Directions:
Every record must be reproduced exactly. Leave none out.

Supplied data:
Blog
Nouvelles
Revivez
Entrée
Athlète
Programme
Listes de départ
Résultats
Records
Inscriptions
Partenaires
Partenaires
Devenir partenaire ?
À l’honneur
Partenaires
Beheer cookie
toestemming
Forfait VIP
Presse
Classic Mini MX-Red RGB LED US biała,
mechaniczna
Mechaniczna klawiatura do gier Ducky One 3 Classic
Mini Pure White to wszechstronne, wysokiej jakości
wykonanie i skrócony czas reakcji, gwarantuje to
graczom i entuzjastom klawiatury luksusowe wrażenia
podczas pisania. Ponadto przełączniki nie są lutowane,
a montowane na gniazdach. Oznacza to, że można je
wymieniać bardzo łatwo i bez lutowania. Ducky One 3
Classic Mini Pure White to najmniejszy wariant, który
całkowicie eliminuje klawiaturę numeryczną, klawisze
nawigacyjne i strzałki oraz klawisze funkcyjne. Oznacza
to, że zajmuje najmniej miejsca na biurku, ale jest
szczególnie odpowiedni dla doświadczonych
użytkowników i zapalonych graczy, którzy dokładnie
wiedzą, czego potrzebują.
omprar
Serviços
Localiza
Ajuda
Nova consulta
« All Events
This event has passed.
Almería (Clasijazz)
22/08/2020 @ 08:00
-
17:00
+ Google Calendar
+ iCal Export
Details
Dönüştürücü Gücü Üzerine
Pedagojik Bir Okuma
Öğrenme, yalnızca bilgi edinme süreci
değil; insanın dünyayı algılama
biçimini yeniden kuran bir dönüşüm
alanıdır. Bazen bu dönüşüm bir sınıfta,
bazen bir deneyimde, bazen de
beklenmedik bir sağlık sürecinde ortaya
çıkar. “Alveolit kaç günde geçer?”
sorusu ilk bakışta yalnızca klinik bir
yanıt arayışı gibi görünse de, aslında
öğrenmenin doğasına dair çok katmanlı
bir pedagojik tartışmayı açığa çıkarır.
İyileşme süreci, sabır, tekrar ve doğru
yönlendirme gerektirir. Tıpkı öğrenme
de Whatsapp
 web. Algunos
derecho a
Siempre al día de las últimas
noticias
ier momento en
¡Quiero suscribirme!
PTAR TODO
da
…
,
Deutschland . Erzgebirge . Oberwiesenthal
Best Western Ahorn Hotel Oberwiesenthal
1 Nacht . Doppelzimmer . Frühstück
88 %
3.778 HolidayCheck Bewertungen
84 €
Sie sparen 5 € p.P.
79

Exercise response:
Blog
Nouvelles
Revivez
Entrée
Athlète
Programme
Listes de départ
Résultats
Records
Inscriptions
Partenaires
Partenaires
Devenir partenaire ?
À l’honneur
Partenaires
Beheer cookie
toestemming
Forfait VIP
Presse
Classic Mini MX-Red RGB LED US biała,
mechaniczna
Mechaniczna klawiatura do gier Ducky One 3 Classic
Mini Pure White to wszechstronne, wysokiej jakości
wykonanie i skrócony czas reakcji, gwarantuje to
graczom i entuzjastom klawiatury luksusowe wrażenia
podczas pisania. Ponadto przełączniki nie są lutowane,
a montowane na gniazdach. Oznacza to, że można je
wymieniać bardzo łatwo i bez lutowania. Ducky One 3
Classic Mini Pure White to najmniejszy wariant, który
całkowicie eliminuje klawiaturę numeryczną, klawisze
nawigacyjne i strzałki oraz klawisze funkcyjne. Oznacza
to, że zajmuje najmniej miejsca na biurku, ale jest
szczególnie odpowiedni dla doświadczonych
użytkowników i zapalonych graczy, którzy dokładnie
wiedzą, czego potrzebują.
omprar
Serviços
Localiza
Ajuda
Nova consulta
« All Events
This event has passed.
Almería (Clasijazz)
22/08/2020 @ 08:00
-
17:00
+ Google Calendar
+ iCal Export
Details
Dönüştürücü Gücü Üzerine
Pedagojik Bir Okuma
Öğrenme, yalnızca bilgi edinme süreci
değil; insanın dünyayı algılama
biçimini yeniden kuran bir dönüşüm
alanıdır. Bazen bu dönüşüm bir sınıfta,
bazen bir deneyimde, bazen de
beklenmedik bir sağlık sürecinde ortaya
çıkar. “Alveolit kaç günde geçer?”
sorusu ilk bakışta yalnızca klinik bir
yanıt arayışı gibi görünse de, aslında
öğrenmenin doğasına dair çok katmanlı
bir pedagojik tartışmayı açığa çıkarır.
İyileşme süreci, sabır, tekrar ve doğru
yönlendirme gerektirir. Tıpkı öğrenme
de Whatsapp
 web. Algunos
derecho a
Siempre al día de las últimas
noticias
ier momento en
¡Quiero suscribirme!
PTAR TODO
da
…
,
Deutschland . Erzgebirge . Oberwiesenthal
Best Western Ahorn Hotel Oberwiesenthal
1 Nacht . Doppelzimmer . Frühstück
88 %
3.778 HolidayCheck Bewertungen
84 €
Sie sparen 5 € p.P.
79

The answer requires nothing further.